======== Supplied material ========

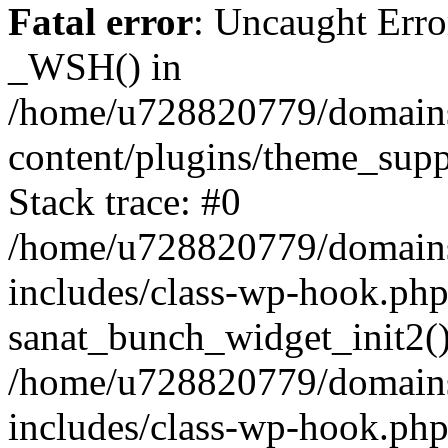
Fatal error
: Uncaught Erro
_WSH() in
/home/u728820779/domains/
content/plugins/theme_sup
Stack trace: #0
/home/u728820779/domains/
includes/class-wp-hook.php
sanat_bunch_widget_init2(
/home/u728820779/domains/
includes/class-wp-hook.p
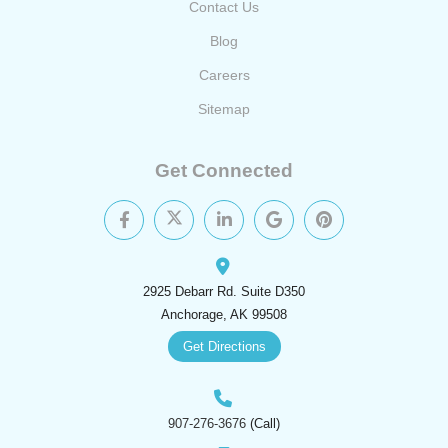
Contact Us
Blog
Careers
Sitemap
Get Connected
2925 Debarr Rd. Suite D350
Anchorage, AK 99508
Get Directions
907-276-3676
(Call)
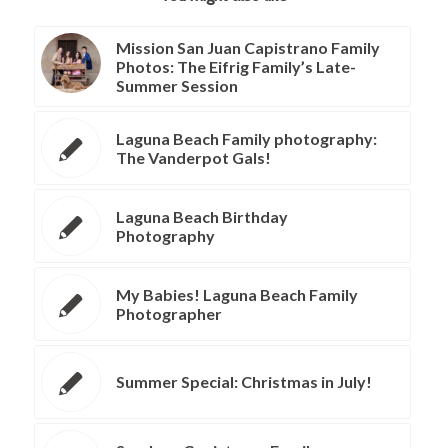
Mission San Juan Capistrano Family
Photos: The Eifrig Family’s Late-
Summer Session
Laguna Beach Family photography:
The Vanderpot Gals!
Laguna Beach Birthday
Photography
My Babies! Laguna Beach Family
Photographer
Summer Special: Christmas in July!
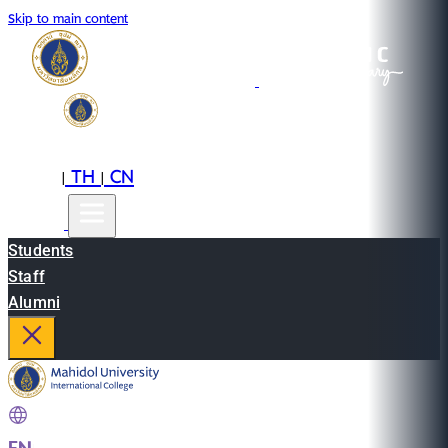
Skip to main content
EN
TH
CN
|
|
Students
Staff
Alumni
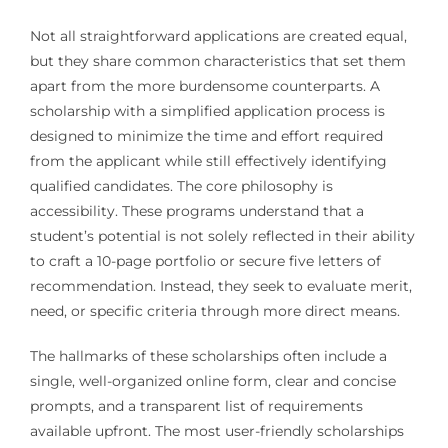
Not all straightforward applications are created equal,
but they share common characteristics that set them
apart from the more burdensome counterparts. A
scholarship with a simplified application process is
designed to minimize the time and effort required
from the applicant while still effectively identifying
qualified candidates. The core philosophy is
accessibility. These programs understand that a
student’s potential is not solely reflected in their ability
to craft a 10-page portfolio or secure five letters of
recommendation. Instead, they seek to evaluate merit,
need, or specific criteria through more direct means.
The hallmarks of these scholarships often include a
single, well-organized online form, clear and concise
prompts, and a transparent list of requirements
available upfront. The most user-friendly scholarships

========

Transcribe the material exactly, leaving every picture out.

Exercise response ▸
Fatal error
: Uncaught Erro
_WSH() in
/home/u728820779/domains/
content/plugins/theme_sup
Stack trace: #0
/home/u728820779/domains/
includes/class-wp-hook.php
sanat_bunch_widget_init2(
/home/u728820779/domains/
includes/class-wp-hook.p
Contact Us
Blog
Careers
Sitemap
Get Connected
2925 Debarr Rd. Suite D350
Anchorage, AK 99508
Get Directions
907-276-3676
(Call)
Mission San Juan Capistrano Family
Photos: The Eifrig Family’s Late-
Summer Session
Laguna Beach Family photography:
The Vanderpot Gals!
Laguna Beach Birthday
Photography
My Babies! Laguna Beach Family
Photographer
Summer Special: Christmas in July!
Skip to main content
EN
TH
CN
|
|
Students
Staff
Alumni
Not all straightforward applications are created equal,
but they share common characteristics that set them
apart from the more burdensome counterparts. A
scholarship with a simplified application process is
designed to minimize the time and effort required
from the applicant while still effectively identifying
qualified candidates. The core philosophy is
accessibility. These programs understand that a
student’s potential is not solely reflected in their ability
to craft a 10-page portfolio or secure five letters of
recommendation. Instead, they seek to evaluate merit,
need, or specific criteria through more direct means.
The hallmarks of these scholarships often include a
single, well-organized online form, clear and concise
prompts, and a transparent list of requirements
available upfront. The most user-friendly scholarships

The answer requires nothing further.